Les nobles se cloîtrent hermétiquement. Depuis la chute de Charles X, ils sortent à peine, se hâtent de rentrer dans leurs grands hôtels silencieux, marchant furtivement, comme en pays ennemi. Ils ne vont chez personne, et ne se reçoivent même pas entre eux. Leurs salons ont pour seuls habitués quelques prêtres. L’été, ils habitent les châteaux qu’ils possèdent aux environs ; l’hiver, ils restent au coin de leur feu. Ce sont des morts s’ennuyant dans la vie. Aussi leur quartier a-t-il le calme lourd d’un cimetière. Les portes et les fenêtres sont soigneusement barricadées ; on dirait une suite de couvents fermés à tous les bruits du dehors. De loin en loin, on voit passer un abbé dont la démarche discrète met un silence de plus le long des maisons closes, et qui disparaît comme une ombre dans l’entrebâillement d’une porte.
La bourgeoisie, les commerçants retirés, les avocats, les notaires, tout le petit monde aisé et ambitieux qui peuple la ville neuve, tâche de donner quelque vie à Plassans. Ceux-là vont aux soirées de M. le sous-préfet et rêvent de rendre des fêtes pareilles. Ils font volontiers de la popularité, appellent un ouvrier « mon brave », parlent des récoltes aux paysans, lisent les journaux, se promènent le dimanche avec leurs dames. Ce sont les esprits avancés de l’endroit, les seuls qui se permettent de rire en parlant des remparts ; ils ont même plusieurs fois réclamé de « l’édilité » la démolition de ces vieilles murailles, « vestige d’un autre âge ». D’ailleurs, les plus sceptiques d’entre eux reçoivent une violente commotion de joie chaque fois qu’un marquis ou un comte veut bien les honorer d’un léger salut. Le rêve de tout bourgeois de la ville neuve est d’être admis dans un salon du quartier Saint-Marc. Ils savent bien que ce rêve est irréalisable, et c’est ce qui leur fait crier très haut qu’ils sont libres penseurs, des libres penseurs tout de paroles, fort amis de l’autorité, se jetant dans les bras du premier sauveur venu, au moindre grondement du peuple.
Le groupe qui travaille et végète dans le vieux quartier n’est pas aussi nettement déterminé. Le peuple, les ouvriers, y sont en majorité ; mais on y compte aussi les petits détaillants et même quelques gros négociants. À la vérité, Plassans est loin d’être un centre de commerce ; on y trafique juste assez pour se débarrasser des productions du pays, les huiles, les vins, les amandes. Quant à l’industrie, elle n’y est guère représentée que par trois ou quatre tanneries qui empestent une des rues du vieux quartier, des manufactures de chapeaux de feutre et une fabrique de savon reléguée dans un coin du faubourg. Ce petit monde commercial et industriel, s’il fréquente, aux grands jours, les bourgeois de la ville neuve, vit surtout au milieu des travailleurs de l’ancienne ville. Commerçants, détaillants, ouvriers, ont des intérêts communs qui les unissent en une seule famille. Le dimanche seulement, les patrons se lavent les mains et font b***e à part. D’ailleurs, la population ouvrière, qui compte pour un cinquième à peine, se perd au milieu des oisifs du pays.
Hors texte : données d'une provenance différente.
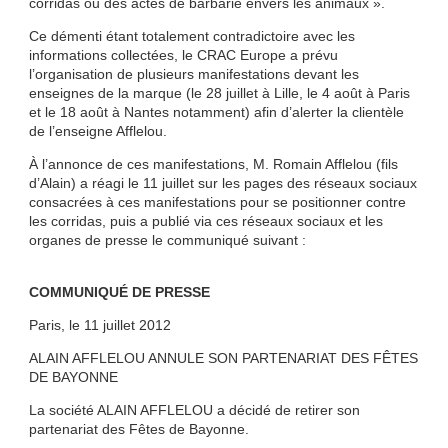
corridas ou des actes de barbarie envers les animaux ».
Ce démenti étant totalement contradictoire avec les
informations collectées, le CRAC Europe a prévu
l’organisation de plusieurs manifestations devant les
enseignes de la marque (le 28 juillet à Lille, le 4 août à Paris
et le 18 août à Nantes notamment) afin d’alerter la clientèle
de l’enseigne Afflelou.
À l’annonce de ces manifestations, M. Romain Afflelou (fils
d’Alain) a réagi le 11 juillet sur les pages des réseaux sociaux
consacrées à ces manifestations pour se positionner contre
les corridas, puis a publié via ces réseaux sociaux et les
organes de presse le communiqué suivant :
COMMUNIQUÉ DE PRESSE
Paris, le 11 juillet 2012
ALAIN AFFLELOU ANNULE SON PARTENARIAT DES FÊTES
DE BAYONNE
La société ALAIN AFFLELOU a décidé de retirer son
partenariat des Fêtes de Bayonne.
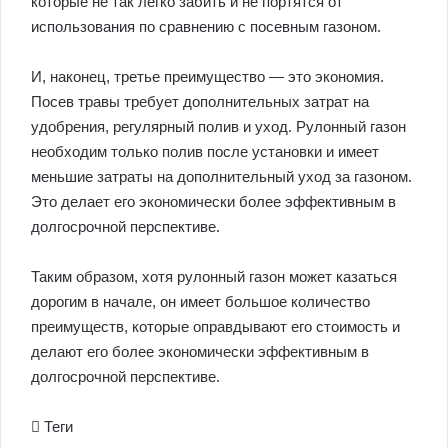
которые не так легко забить и не портятся от
использования по сравнению с посевным газоном.
И, наконец, третье преимущество — это экономия.
Посев травы требует дополнительных затрат на
удобрения, регулярный полив и уход. Рулонный газон
необходим только полив после установки и имеет
меньшие затраты на дополнительный уход за газоном.
Это делает его экономически более эффективным в
долгосрочной перспективе.
Таким образом, хотя рулонный газон может казаться
дорогим в начале, он имеет большое количество
преимуществ, которые оправдывают его стоимость и
делают его более экономически эффективным в
долгосрочной перспективе.
Теги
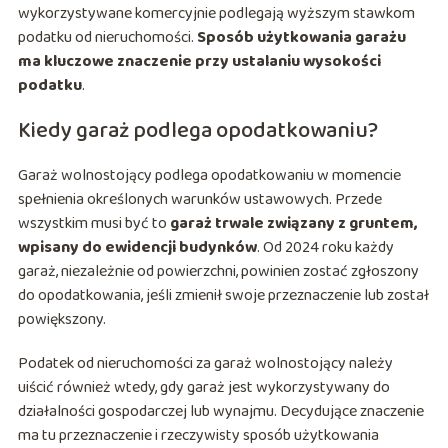
wykorzystywane komercyjnie podlegają wyższym stawkom
podatku od nieruchomości.
Sposób użytkowania garażu
ma kluczowe znaczenie przy ustalaniu wysokości
podatku
.
Kiedy garaż podlega opodatkowaniu?
Garaż wolnostojący podlega opodatkowaniu w momencie
spełnienia określonych warunków ustawowych. Przede
wszystkim musi być to
garaż trwale związany z gruntem,
wpisany do ewidencji budynków
. Od 2024 roku każdy
garaż, niezależnie od powierzchni, powinien zostać zgłoszony
do opodatkowania, jeśli zmienił swoje przeznaczenie lub został
powiększony.
Podatek od nieruchomości za garaż wolnostojący należy
uiścić również wtedy, gdy garaż jest wykorzystywany do
działalności gospodarczej lub wynajmu. Decydujące znaczenie
ma tu przeznaczenie i rzeczywisty sposób użytkowania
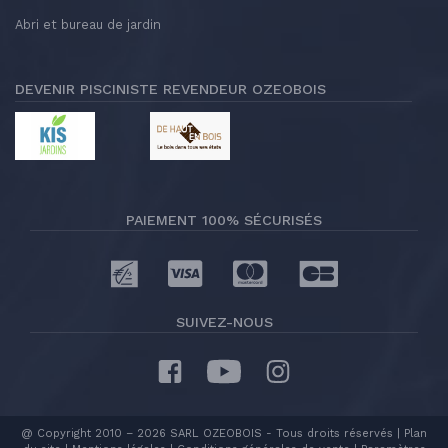
Abri et bureau de jardin
DEVENIR PISCINISTE REVENDEUR OZEOBOIS
PAIEMENT 100% SÉCURISÉS
SUIVEZ-NOUS
@ Copyright 2010 –
2026 SARL OZEOBOIS - Tous droits réservés |
Plan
Une seule fois par semaine, dans la belle saison, les trois quartiers de Plassans se rencontrent face à face. Toute la ville se rend au cours Sauvaire, le dimanche après les vêpres ; les nobles eux-mêmes se hasardent. Mais, sur cette sorte de boulevard planté de deux allées de platanes, il s’établit trois courants bien distincts. Les bourgeois de la ville neuve ne font que passer ; ils sortent par la Grand-Porte et prennent, à droite, l’avenue du Mail, le long de laquelle ils vont et viennent, jusqu’à la tombée de la nuit. Pendant ce temps, la noblesse et le peuple se partagent le cours Sauvaire. Depuis plus d’un siècle, la noblesse a choisi l’allée placée au sud, qui est bordée d’une rangée de grands hôtels et que le soleil quitte la première ; le peuple a dû se contenter de l’autre allée, celle du nord, côté où se trouvent les cafés, les hôtels, les débits de tabac. Et, tout l’après-midi, peuple et noblesse se promènent, montant et descendant le cours, sans que jamais un ouvrier ou un noble ait la pensée de changer d’avenue. Six à huit mètres les séparent, et ils restent à mille lieues les uns des autres, suivant avec scrupule deux lignes parallèles, comme ne devant pas se rencontrer en ce bas monde. Même aux époques révolutionnaires, chacun a gardé son allée. Cette promenade réglementaire du dimanche et les tours de clef donnés le soir aux portes, sont des faits du même ordre, qui suffisent pour juger les dix mille âmes de la ville.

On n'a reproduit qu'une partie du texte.